He pointed to each one of them in turn, deliberately, like an instructor. They were naked, and their wounds were clear. Interstellar car-crash, yes. But he didn’t believe there had been any mechanical failure. Those weird scaly bodies were slashed, scored with ragged cuts. One six-fingered hand was still wrapped around the haft of something that looked like a knife with a circular blade.
Look at them, Bobbi, he thought, even though he knew Bobbi couldn’t read him in here even if he opened up all the way. He pointed here, to a grinning mouth buried in another creature’s throat; there, to a wide wound gaping in a thick, inhuman chest; there, to a knife still clutched in one hand.

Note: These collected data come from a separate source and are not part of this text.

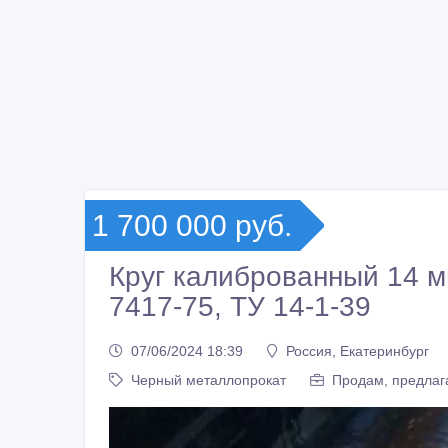
1 700 000 руб.
Круг калиброванный 14 м
7417-75, ТУ 14-1-39
07/06/2024 18:39
Россия, Екатеринбург
Черный металлопрокат
Продам, предлаг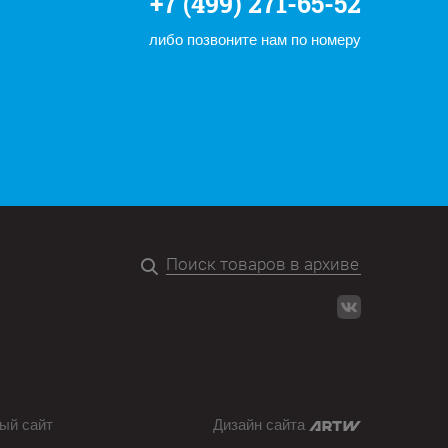
+7 (499) 271-65-52
либо позвоните нам по номеру
ый сайт
Дизайн сайта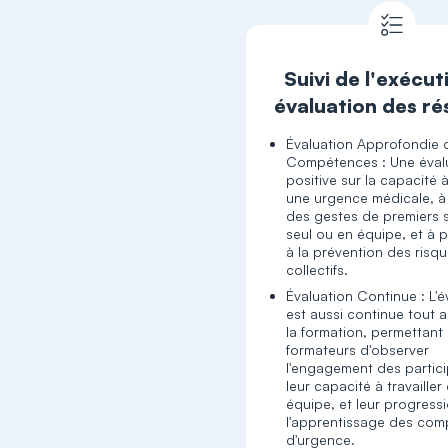
Suivi de l'exécut
évaluation des ré
Évaluation Approfondie 
Compétences : Une éval
positive sur la capacité à
une urgence médicale, à 
des gestes de premiers 
seul ou en équipe, et à p
à la prévention des risq
collectifs.
Évaluation Continue : L'é
est aussi continue tout 
la formation, permettant
formateurs d'observer
l'engagement des partici
leur capacité à travailler
équipe, et leur progress
l'apprentissage des co
d'urgence.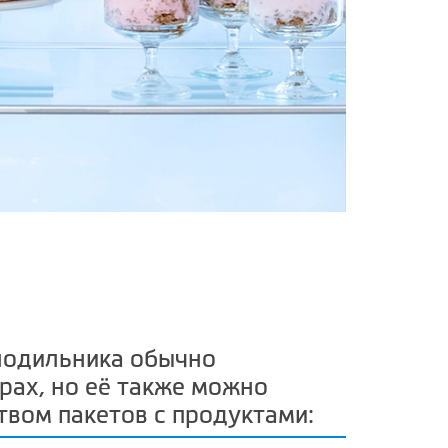
лодильника обычно
трах, но её также можно
твом пакетов с продуктами:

Look at them, Bobbi. You don’t have to be Sherlock Holmes to see they were fighting. Having a good old knock-down-drag-out here in the old control room. None of this “Come-let-us-reason-together” shit for your gods. They were whipping some heavy numbers on each other. Maybe it started as an argument about whether or not to land here, or maybe it was about whether or not they should have hooked a left at Alpha Centauri. Anyway, the results are the same. Remember how we always assumed a technologically advanced race of beings would be, if one ever made contact with us? We thought they’d be smart like Mr. Wizard and wise like Robert Young on Father Knows Best. Well, here’s the truth, Bobbi. The ship crashed because they were having a fight. And where are the blasters? The phasers? The transporter room? I see one knife. The rest they must have done with mirrors... or their bare hands ... or those big claws.

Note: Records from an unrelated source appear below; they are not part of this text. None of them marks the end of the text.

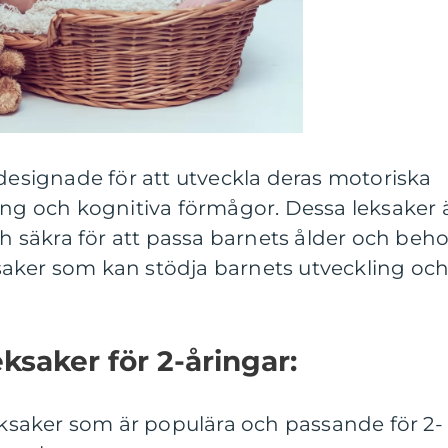
 designade för att utveckla deras motoriska
ing och kognitiva förmågor. Dessa leksaker 
ch säkra för att passa barnets ålder och beho
eksaker som kan stödja barnets utveckling oc
ksaker för 2-åringar:
leksaker som är populära och passande för 2-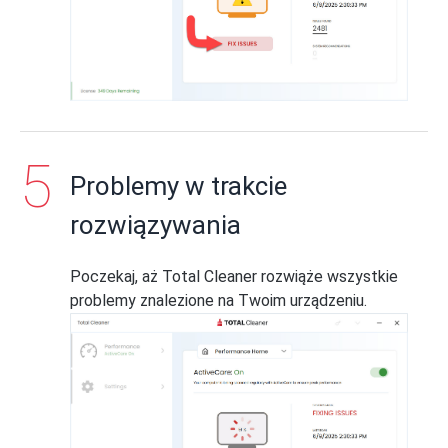
Problemy w trakcie
rozwiązywania
Poczekaj, aż Total Cleaner rozwiąże wszystkie
problemy znalezione na Twoim urządzeniu.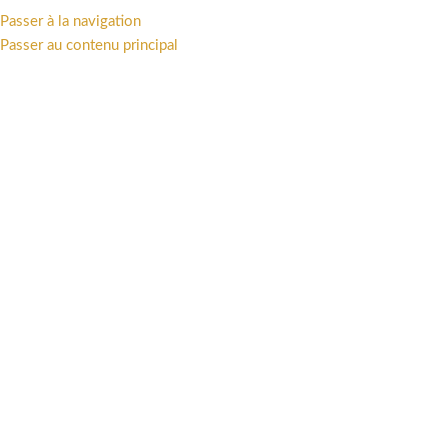
Passer à la navigation
MENU
Passer au contenu principal
Accueil
/
Univers
/
Franco-Belge
/
BLACKSAD
RUPTURE DE STOCK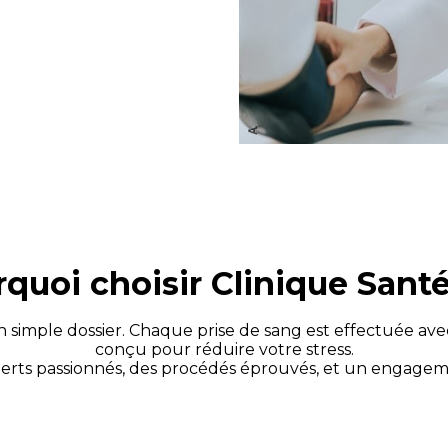
quoi choisir Clinique Sant
 simple dossier. Chaque prise de sang est effectuée ave
conçu pour réduire votre stress.
erts passionnés, des procédés éprouvés, et un engageme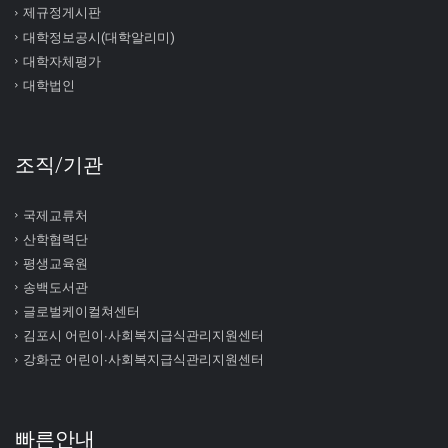
제규정게시판
대학정보공시(대학알리미)
대학자체평가
대학법인
조직/기관
국제교류처
산학협력단
평생교육원
송백도서관
글로벌케이컬쳐센터
김포시 어린이∙사회복지급식관리지원센터
강화군 어린이∙사회복지급식관리지원센터
빠른안내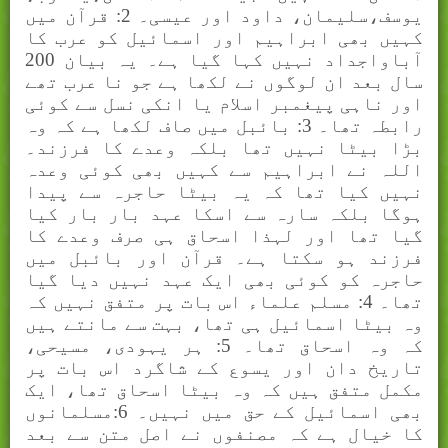
یوسف،سلیمان، داود اور عیسی۔ 2: قرآن میں
کہیں بھی ابراہیم اور اسمائیل کو عرب کا
آباواجداد نہیں کہا گیا ہے۔ یہ بیان 200
سال بعد ان لوگوں نے لکھا ہے جو نا عرب تھے
اور ناہی پیغمبر اسلام یا انکی نسل سے کوئی
رابطہ تھا۔ 3: بائبل میں صاف لکھا ہے کہ وہ
بڑا بیٹا نہیں تھا بلکہ وعدے کا فرزند۔
اللہ نے ابراہیم سے کہیں بھی کوئی وعدہ
نہیں کیا تھا کہ یہ بیٹا حاجرہ سے پیدا
ہوگا بلکہ سارہ سے اسکا عہد بار بار کیا
گیا تھا اور لہذا اسحاق ہی صرف وعدے کا
فرزند ہو سکتا ہے۔ قرآن اور بائبل میں
حاجرہ کو کوئی بھی ایک عہد نہیں دیا گیا
تھا۔ 4: مسلم علماء اس بات پر متفق نہیں کہ
وہ بیٹا اسمائیل ہی تھا، بہت سے مانتے ہیں
کہ وہ اسحاق تھا۔ 5: ہر یہودی، مسیحی،
تاریخ دان اور یسوع کے شاگرد اس بات پر
مکمل متفق ہیں کہ وہ بیٹا اسحاق تھا، ایک
بھی اسمائیل کے حق میں نہیں۔ 6:مسلمانوں
کا خیال ہے کہ مصنفوں نے اصل متن سے بعد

Bobbi looked away, frowning strenuously—a pupil who didn’t want to learn the lesson, a pupil who was in fact determined not to learn it. She started to move off. Gardener caught her by the arm and pulled her back. Pointed at the feet.
If Bruce Lee had had a foot like that, he would have killed a thousand people a week, Bobbi.
The Tommyknockers’ legs were grotesquely long—they made Gardener think of those guys who don stilts and Uncle Sam suits and march in Fourth of July parades. The muscles below the semitransparent skins were long, ropy, gray. The feet were narrow, and not precisely toed. Instead, each foot sloped into that one thick, chitinous claw, like a bird’s talon. Something like a giant vulture’s.
Gardener thought of the dips in the ladder rungs. He shuddered.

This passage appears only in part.